Bergard Hanonof Renault and Jean-Paul Parayre of Peugeot SA were chosen as discussion topics. They described how France has high POW by pointing out how both CEOs were forced out of their positions by the labor unions. Not only pointing out the CEO departures, but they also discussed about how both CEOs were though-minded and had autocratic leadership style.

2. Germany

Carl H.Hahn of Volswagen, Karlheinz Kaske of Siemens, and Heinz Nixdorf of Nixdorf Computer, A.G., were discussed. These three CEOs’ have similar behaviours that could reflect Germany value systems. First, they applied extensive rules and regulations in their companies (high UNC). Second, they determined their success by career advancement, challenging jobs, and opportunities for recognition as a leader in the field (high MAS). Third, high MAS is also showed by how they solved problem using hard facts (i.e. rely on engineering principles). Finally, medium IND is shown by how they emphasized on stable employment, educational training, and the firm’s performance standards.

3. Sweden

Pehr Gyllenhammar of Volvo and Percy Barnevik of ASEA were discussed. Both CEOs reflect individual initiative (high IND) and high risk taking (low UNC). Low MAS is displayed on how Gyllenhammar manages with a peple-oriented style. Finally, low POW is showed by how Barnevik decentralized responsibility so that accounting and profits of the company were not under the control of one central authority.

4. Taiwan

Y.C. Wang of Formosa Plastics Group was the only one discussed here since articles found were limited. Here, Taiwan’s low IND is showed in how Wang emphasize on family. In addition, Wang also devote himself to the jen philosophy which states that to describe a person, one must describe not only the personality but the intimate social and cultural environment that makes his or her existence meaningful.

5. Japan

Ichiro Isoda of Sumitomo Bank, Takashi Ishihara of Nissan, and Yoshihiro Inayama of Nippon Steel were used as primary examples. These CEOs reflect high MAS and high UNC in their behaviours. High MAS is reflected in their great interest in work and emphasis on excelling, the establishment of clear lines of authority and responsibility, decisions supported by a great deal of information, and the intrusion of the company into the personal lives of employees. High UNC can be seen in how they use groups in making strategic decisions, the discouraging of conflict and competition within companies, and through rites and rituals.
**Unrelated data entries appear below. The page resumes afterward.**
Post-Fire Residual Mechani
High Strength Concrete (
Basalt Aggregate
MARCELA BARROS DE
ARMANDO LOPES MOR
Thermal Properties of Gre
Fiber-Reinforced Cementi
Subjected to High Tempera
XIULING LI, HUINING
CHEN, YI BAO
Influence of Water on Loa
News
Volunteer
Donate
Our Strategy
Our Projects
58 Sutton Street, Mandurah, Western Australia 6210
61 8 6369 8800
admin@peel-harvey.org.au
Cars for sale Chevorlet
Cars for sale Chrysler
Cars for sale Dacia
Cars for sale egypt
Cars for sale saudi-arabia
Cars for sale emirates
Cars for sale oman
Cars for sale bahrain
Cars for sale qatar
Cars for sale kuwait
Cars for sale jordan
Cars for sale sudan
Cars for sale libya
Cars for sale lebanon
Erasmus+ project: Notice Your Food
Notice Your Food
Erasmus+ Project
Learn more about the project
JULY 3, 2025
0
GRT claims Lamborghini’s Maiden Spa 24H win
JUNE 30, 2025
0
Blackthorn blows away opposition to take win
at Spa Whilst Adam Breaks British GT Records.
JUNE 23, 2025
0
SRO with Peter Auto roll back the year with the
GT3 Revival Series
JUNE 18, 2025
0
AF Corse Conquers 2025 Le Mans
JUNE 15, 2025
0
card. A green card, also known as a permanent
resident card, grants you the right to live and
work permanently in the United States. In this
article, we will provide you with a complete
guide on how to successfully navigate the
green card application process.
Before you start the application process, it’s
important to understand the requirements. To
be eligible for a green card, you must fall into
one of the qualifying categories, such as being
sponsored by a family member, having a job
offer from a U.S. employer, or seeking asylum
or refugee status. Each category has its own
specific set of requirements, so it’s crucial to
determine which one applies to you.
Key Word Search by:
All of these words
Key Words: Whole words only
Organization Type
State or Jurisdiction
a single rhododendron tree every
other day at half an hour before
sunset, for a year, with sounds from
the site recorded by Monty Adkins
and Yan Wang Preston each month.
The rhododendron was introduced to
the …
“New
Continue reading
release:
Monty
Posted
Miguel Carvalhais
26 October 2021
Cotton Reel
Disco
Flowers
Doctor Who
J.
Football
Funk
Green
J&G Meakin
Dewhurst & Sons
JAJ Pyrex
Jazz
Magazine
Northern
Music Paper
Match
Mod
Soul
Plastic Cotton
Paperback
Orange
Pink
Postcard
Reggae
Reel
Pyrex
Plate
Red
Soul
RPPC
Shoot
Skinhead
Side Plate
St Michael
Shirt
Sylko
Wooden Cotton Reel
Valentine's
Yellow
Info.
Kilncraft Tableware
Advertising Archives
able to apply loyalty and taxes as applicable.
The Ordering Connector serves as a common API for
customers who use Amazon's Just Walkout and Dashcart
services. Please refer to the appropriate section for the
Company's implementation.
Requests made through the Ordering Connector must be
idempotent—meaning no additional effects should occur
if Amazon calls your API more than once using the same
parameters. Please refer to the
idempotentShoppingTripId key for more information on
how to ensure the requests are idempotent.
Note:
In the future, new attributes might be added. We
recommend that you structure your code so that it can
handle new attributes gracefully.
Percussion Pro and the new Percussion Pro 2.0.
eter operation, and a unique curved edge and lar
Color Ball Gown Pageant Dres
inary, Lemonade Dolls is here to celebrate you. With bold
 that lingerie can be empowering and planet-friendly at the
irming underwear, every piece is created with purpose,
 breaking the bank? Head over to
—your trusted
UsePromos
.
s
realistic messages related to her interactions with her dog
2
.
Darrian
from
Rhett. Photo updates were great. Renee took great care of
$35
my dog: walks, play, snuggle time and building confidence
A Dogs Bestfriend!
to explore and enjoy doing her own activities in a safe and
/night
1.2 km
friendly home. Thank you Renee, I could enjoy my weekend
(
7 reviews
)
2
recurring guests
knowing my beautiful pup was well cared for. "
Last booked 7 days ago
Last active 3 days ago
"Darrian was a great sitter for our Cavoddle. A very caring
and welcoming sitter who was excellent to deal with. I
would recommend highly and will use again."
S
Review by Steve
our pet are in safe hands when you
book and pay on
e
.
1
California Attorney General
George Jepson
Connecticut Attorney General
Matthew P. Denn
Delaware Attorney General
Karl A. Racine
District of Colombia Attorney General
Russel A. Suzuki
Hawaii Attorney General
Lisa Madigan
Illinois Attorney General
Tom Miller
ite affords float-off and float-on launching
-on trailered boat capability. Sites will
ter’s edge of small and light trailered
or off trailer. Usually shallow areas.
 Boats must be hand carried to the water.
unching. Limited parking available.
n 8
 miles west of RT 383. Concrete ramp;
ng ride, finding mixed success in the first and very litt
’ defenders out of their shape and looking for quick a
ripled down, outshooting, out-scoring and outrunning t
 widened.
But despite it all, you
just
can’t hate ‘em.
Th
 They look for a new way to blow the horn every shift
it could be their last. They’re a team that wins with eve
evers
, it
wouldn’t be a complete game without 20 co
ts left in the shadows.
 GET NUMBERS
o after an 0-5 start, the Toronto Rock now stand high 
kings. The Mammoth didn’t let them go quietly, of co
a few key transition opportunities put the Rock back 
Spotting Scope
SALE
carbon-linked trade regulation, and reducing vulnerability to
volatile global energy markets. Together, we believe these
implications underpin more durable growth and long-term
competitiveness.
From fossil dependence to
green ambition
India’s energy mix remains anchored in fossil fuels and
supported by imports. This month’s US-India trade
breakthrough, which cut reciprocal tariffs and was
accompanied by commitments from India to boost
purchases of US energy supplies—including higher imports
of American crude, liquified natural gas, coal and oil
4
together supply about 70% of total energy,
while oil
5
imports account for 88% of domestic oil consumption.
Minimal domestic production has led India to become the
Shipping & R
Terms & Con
By looking at the above examples, we could see that every CEO has their own leadership style and every leadership style may also be affected by cultural values that apply in the country where the CEO is “ruling”. Cultural diversity perhaps can be related to how managing style diverge from one country to another. Thus, if a company wants to hold business activity (e.g. business negotiation) in a country with different value systems, it is important for the CEO to understand how cultural values are interpreted in that particular country in order to avoid strategic blunders or mistakes. Hence, by understanding other side’s culture, the chance of having successful business will increase.

By Antony Gumi, March 2008


Jackofsky, Ellen F., Slocum, Jr. John W. and McQuaid, Sara J. (1988), "Cultural Values and the CEO: Alluring Companions?", The Academy of Management Executive II, 1, pp.39-49.